The Gary Moore one hit us especially hard. We are music geeks and I was at that point investigating loads of blues records based on the fact I’d seen Bonamassa a couple of years before and it was a life-changing experience.
It was then that my aforementioned mate had handed me a compilation he’d made for me. “Here, try this,” he said. What Rory Gallagher did on those tracks opened my eyes as to how it was really done.
That led me to any other Irish bluesman I could find, so it was natural I should get to Gary Moore pretty quick. For one thing, he’d done a song with Phil Lynott that I loved growing up, following on from some stuff in the greatest hard rock band there ever will be (no debates here, I won’t allow them) and lastly, the Co-op where my Gran worked had records in there for 50p. One of the ones I’d bought with my pocket money as a boy was “Empty Rooms”.
But even all that – and note here that I am not claiming any kind of encyclopaedic knowledge or that I saw Moore live or anything of the sort – never prepared me for just how good he was. Stunning, up there with the very best – and if you don’t listen to “Have You Heard” here without some kind of reverence or a misty eyed, “damn”, then you’d best move along .
“Here” to be specific, is London. Where, on December 2nd 2009, Moore played this set. It sounds genuinely stunning, and makes those of us who never had the pleasure wish we had.

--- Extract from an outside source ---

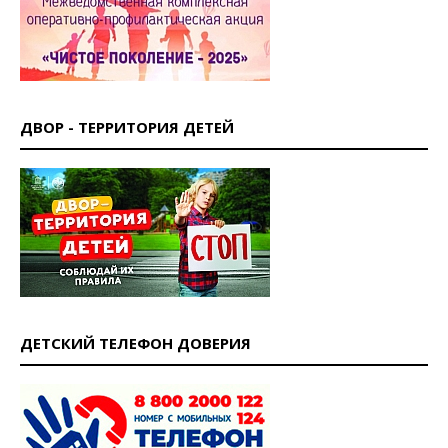
ДВОР - ТЕРРИТОРИЯ ДЕТЕЙ
ДЕТСКИЙ ТЕЛЕФОН ДОВЕРИЯ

It is, basically, an hour and twenty minutes that you couldn’t fail but to enjoy if you’ve ever loved the blues. The guitar tone, the way the organ melds with it on “Oh Pretty Woman” immediately hooks you, and moreover tells you the influence that this artist continues to have.
“Bad for You Baby” – the title track of the last album he did – and “Down The Line”, which sounds so riotous and righteous is the sound of a man who is revelling in the sheer joy of what he does. Most of these are blues “standards” if you will, but dear me, however many times I’ve heard “Since I Met You Baby” It has rarely sounded this good.
Maybe I shouldn’t be surprised at the versatility of the playing – given that he disappeared into jazz for years – but still “All Your Love” and “The Mojo (Boogie)” are so gloriously diverse.
He jams brilliantly on “I Love You More Than You’ll Ever Know”, an old Donnie Hathaway tune, and “So Tired” is a real highlight, as are “Still Got The Blues”. That “comeback” record if you will, I remember being reviewed in Kerrang and the way he plays it, and indeed listening to it now, a decade later, proves that it is timeless.”
“Walking By Myself” is just fun, simple as that, and the lovely – and really there is no better word for it – version of “Parisienne Walkways” that ends things, sort of underlines the point that Moore often made that “I could hardly get away without playing it, could I?”
But the one in between, though, really gets the point over. “The Blues Is Alright”, and you know what? It is. It always will be, as long as there are geniuses playing it
Moore is. He really is. And it is a shame that it took his death to get me to look into his music properly, but it is what it is.
The blues is back. And it’s here to stay. That might be the greatest legacy of them all.